A proposito di famiglia, lei si è fatto accompagnare alla cerimonia degli Oscar da sua madre.
Sì, è stato bellissimo per me vederla vivere questa favola. La mia famiglia è tutto, conta più di qualunque altra cosa.
Penso agli Oscar e penso a Kathryn Bigelow. Com’è stato lavorare con questa tough woman sul set di The Hurt Locker?
Dicono tutti che Kathryn sia una regista difficile, ma personalmente mi sono sentito amato e rispettato sul set per tutta la lavorazione. È un’artista straordinaria che non lascia niente al caso, molto attenta ai particolari, con una visione cinematografica eccezionale.
Ultimamente la sua strada si è spesso incrociata con quella di Noomi Rapace che sembrava dover essere anche lei della partita per M:I-IV, ma sarete insieme in The Raven e Hansel e Gretel…
Noomi è un’attrice straordinaria, ho visto tutto quello che ha fatto. Hansel e Gretel mi intriga molto, i protagonisti della fiaba hanno vent’anni di più e sono diventati dei cacciatori di streghe.

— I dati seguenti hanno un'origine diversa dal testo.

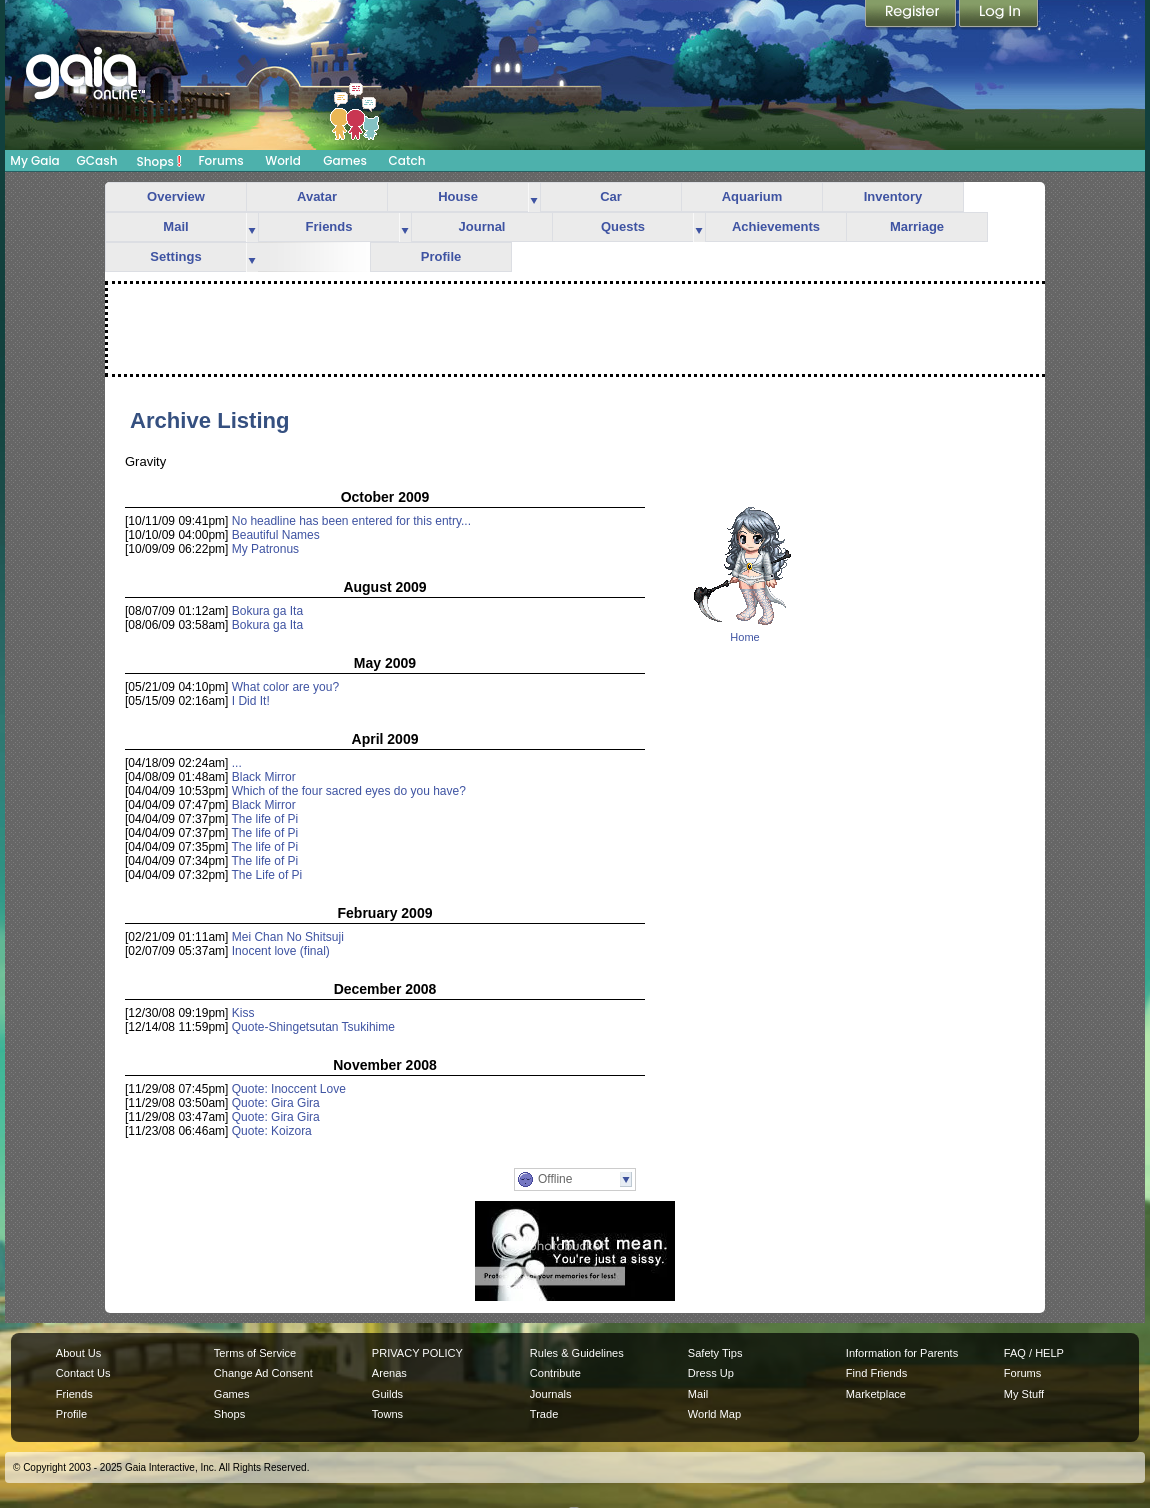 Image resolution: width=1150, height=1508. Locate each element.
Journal (482, 226)
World (283, 160)
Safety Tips (715, 1353)
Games (345, 160)
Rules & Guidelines (577, 1353)
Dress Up (711, 1373)
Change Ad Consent (263, 1373)
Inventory (893, 196)
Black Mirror (264, 777)
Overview (176, 196)
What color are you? (285, 687)
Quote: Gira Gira (276, 1103)
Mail (175, 226)
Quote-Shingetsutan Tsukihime (313, 1027)
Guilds (387, 1394)
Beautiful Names (276, 535)
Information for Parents (902, 1353)
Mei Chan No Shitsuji (288, 937)
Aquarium (752, 196)
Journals (551, 1394)
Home (744, 637)
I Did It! (251, 701)
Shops (159, 161)
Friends (329, 226)
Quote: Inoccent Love (289, 1089)
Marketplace (876, 1394)
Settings (175, 256)
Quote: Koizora (272, 1131)
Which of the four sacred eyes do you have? (349, 791)
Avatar (317, 196)
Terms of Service (255, 1353)
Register (912, 15)
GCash (97, 160)
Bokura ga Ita (267, 611)
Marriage (917, 226)
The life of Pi (265, 819)
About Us (78, 1353)
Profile (441, 256)
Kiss (243, 1013)
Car (611, 196)
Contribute (555, 1373)
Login (999, 15)
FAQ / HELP (1034, 1353)
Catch (407, 160)
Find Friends (876, 1373)
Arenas (389, 1373)
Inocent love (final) (281, 951)
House (458, 196)
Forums (220, 160)
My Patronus (265, 549)
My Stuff (1024, 1394)
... (237, 763)
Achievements (776, 226)
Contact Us (83, 1373)
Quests (623, 226)
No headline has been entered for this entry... (351, 521)
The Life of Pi (267, 875)
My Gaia (34, 160)
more (534, 197)
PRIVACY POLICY (417, 1353) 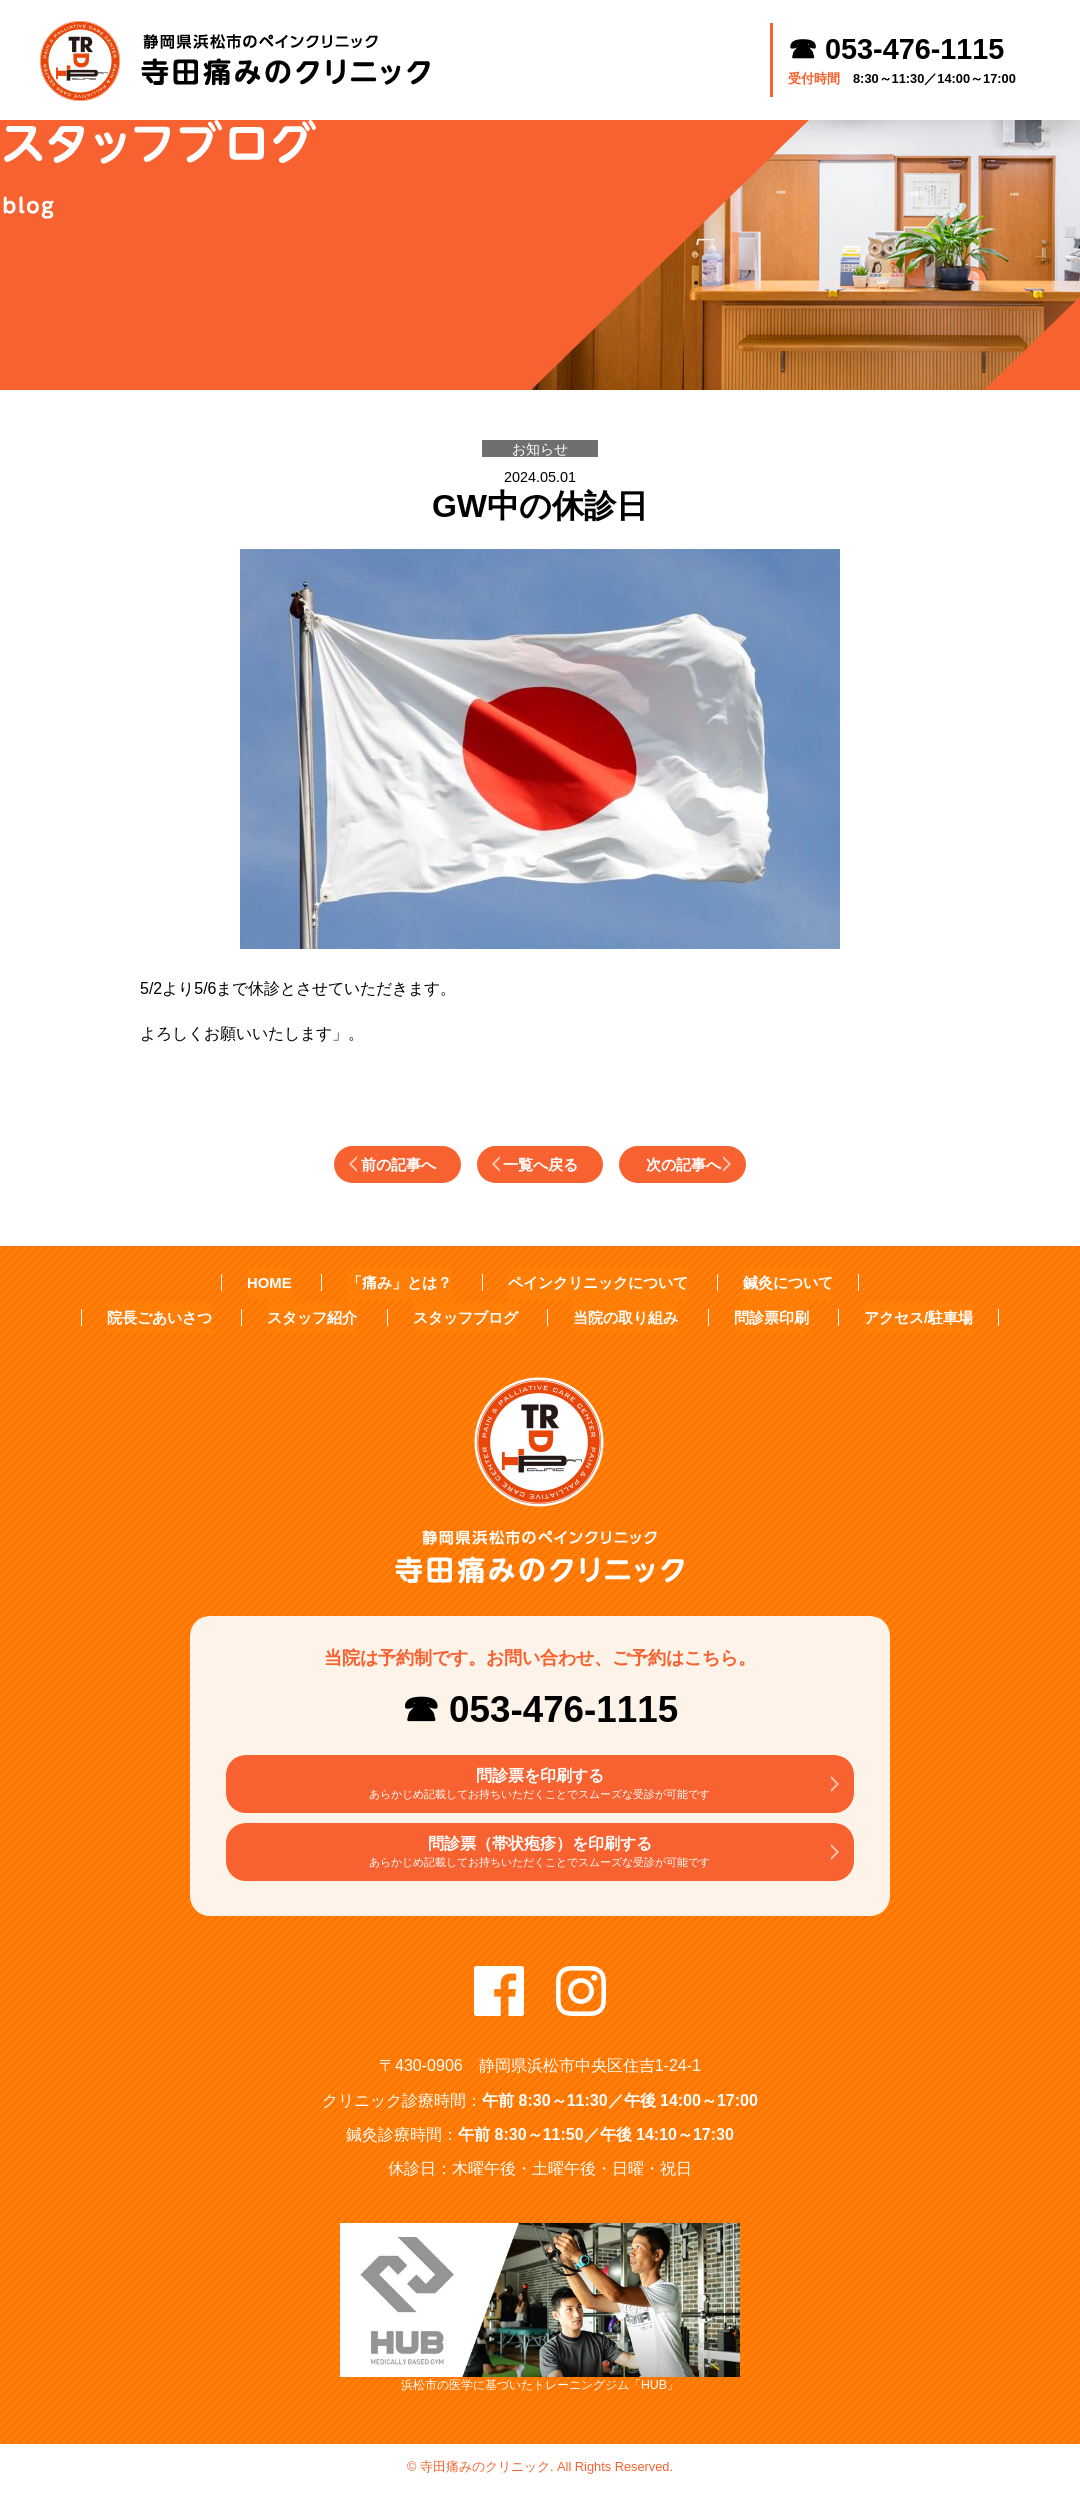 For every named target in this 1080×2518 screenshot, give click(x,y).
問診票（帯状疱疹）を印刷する (540, 1872)
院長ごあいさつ (175, 1318)
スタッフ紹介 (322, 1318)
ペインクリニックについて (596, 1283)
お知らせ (540, 449)
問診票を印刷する (540, 1791)
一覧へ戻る (545, 1164)
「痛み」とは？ (408, 1283)
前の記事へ (349, 1164)
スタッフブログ (468, 1318)
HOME (281, 1283)
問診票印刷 (761, 1318)
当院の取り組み (622, 1318)
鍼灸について (778, 1283)
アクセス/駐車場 (903, 1318)
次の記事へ (741, 1164)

Il regista è Tommy Wirkola, un norvegese pazzo e pieno di talento.
Quindi i prossimi mesi si prevedono piuttosto movimentati per lei…
Nell’immediato c’è il set di M:I-4, prima a Praga, poi a Dubai e in altri posti in giro per il mondo. Poi The Raven e Hansel e Gretel e infine The Avengers, nel frattempo sto leggendo delle altre sceneggiature. È vero, è incredibile come la vita possa cambiare da un giorno all’altro.